Interstate 485 (I-485) is an Interstate Highway loop encircling Charlotte, North Carolina. Completion of the last segment of the highway occurred on June 5, 2015.[2]

Route description[edit]

I-485 travels 67.6 miles (108.8 km) around the city of Charlotte, with mile markers begin/end at the I-77/US 21 interchange near Pineville. Lane counts vary from four to eight, while the posted speed limit throughout is 70 miles per hour (110 km/h).[3] The beltway is further broken down into four segments: Seddon "Rusty" Goode Freeway (southwest), Craig Lawing Freeway (northwest), H. Allen Tate, Jr. Highway (northeast) and Governor James G. Martin Freeway (southeast).

The southwest segment is six-lanes throughout, on concrete, and borders the Steele Creek area. Attractions in this area include the Charlotte Premium Outlets (exit 4) and Lake Wylie. There are also two exits here for the Charlotte/Douglas International Airport: exit 6 for the Air Cargo Center and exit 9 for the main terminal. The northwest segment of the beltway is six-lanes throughout, on concrete. Attractions in this area include the U.S. National Whitewater Center (exit 12), Northlake Mall (exit 21) and Mountain Island Lake. The northeast segment is eight-lanes throughout, using both concrete and asphalt, and borders Huntersville at its northernmost point. Attractions in this area include the Carolina Renaissance Festival (October–November) and Concord Mills Mall. The southeast segment is the largest segment, which goes through the towns of Mint Hill, Matthews and Pineville, as well as the notable Charlotte neighborhoods University City and Ballantyne area. Over 18 miles (29 km) of the segment is four-lane, with six/eight lane sections within the University City, Ballantyne and Pineville areas, all on asphalt. Attractions in this area include the Charlotte Motor Speedway (exit 32), PNC Music Pavilion, University of North Carolina at Charlotte (exit 33), the Mecklenburg County Sportsplex, Carolina Place Mall (exit 64B) and President James K. Polk Historic Site (exit 65B).

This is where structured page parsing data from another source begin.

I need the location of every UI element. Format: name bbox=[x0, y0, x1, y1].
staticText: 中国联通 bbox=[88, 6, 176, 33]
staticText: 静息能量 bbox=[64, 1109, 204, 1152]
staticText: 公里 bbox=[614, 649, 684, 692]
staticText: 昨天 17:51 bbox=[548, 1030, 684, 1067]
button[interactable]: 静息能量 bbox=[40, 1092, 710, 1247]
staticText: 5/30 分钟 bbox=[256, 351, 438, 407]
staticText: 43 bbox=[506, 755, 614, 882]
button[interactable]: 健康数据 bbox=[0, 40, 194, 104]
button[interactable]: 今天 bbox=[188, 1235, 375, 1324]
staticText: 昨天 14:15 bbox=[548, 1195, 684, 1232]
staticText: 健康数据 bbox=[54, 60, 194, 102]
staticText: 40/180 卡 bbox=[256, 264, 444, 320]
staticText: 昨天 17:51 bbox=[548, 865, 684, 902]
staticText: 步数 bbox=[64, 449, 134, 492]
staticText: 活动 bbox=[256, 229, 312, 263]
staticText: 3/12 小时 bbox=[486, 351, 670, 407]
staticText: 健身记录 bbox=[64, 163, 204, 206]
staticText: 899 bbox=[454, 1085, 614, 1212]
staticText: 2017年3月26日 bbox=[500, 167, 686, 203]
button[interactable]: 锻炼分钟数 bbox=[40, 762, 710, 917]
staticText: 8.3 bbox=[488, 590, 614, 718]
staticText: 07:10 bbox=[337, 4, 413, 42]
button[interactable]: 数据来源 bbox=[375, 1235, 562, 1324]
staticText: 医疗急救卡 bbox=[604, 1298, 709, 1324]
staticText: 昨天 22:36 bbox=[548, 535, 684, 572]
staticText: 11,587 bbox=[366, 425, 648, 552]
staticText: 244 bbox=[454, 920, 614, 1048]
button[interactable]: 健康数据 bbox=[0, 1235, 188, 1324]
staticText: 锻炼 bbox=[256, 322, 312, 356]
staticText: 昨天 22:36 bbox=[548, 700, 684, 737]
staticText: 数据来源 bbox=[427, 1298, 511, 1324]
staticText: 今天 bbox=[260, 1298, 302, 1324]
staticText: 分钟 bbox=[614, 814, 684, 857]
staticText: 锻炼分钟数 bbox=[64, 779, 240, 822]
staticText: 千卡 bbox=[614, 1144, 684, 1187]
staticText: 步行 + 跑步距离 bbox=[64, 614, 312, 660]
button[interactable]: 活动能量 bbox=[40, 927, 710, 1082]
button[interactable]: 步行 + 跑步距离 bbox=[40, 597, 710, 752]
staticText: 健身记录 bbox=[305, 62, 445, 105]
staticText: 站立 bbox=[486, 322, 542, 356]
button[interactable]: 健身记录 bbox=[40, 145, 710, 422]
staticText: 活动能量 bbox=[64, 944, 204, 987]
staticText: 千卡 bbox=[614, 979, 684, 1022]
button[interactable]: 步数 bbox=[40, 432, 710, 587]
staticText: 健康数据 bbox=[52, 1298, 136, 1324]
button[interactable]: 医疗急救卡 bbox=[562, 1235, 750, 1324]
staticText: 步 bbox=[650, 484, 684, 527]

Although the loop runs within 1.5 miles (2.4 km) of the South Carolina state line, and within 20 feet (6.1 m) of the Cabarrus County line at the Rocky River Road exit, the entire beltway is within Mecklenburg County's boundaries, and never crosses into South Carolina or any neighboring counties. I-485 is Charlotte's first "true" loop road as both I-277 and Route 4 are partial ring roads.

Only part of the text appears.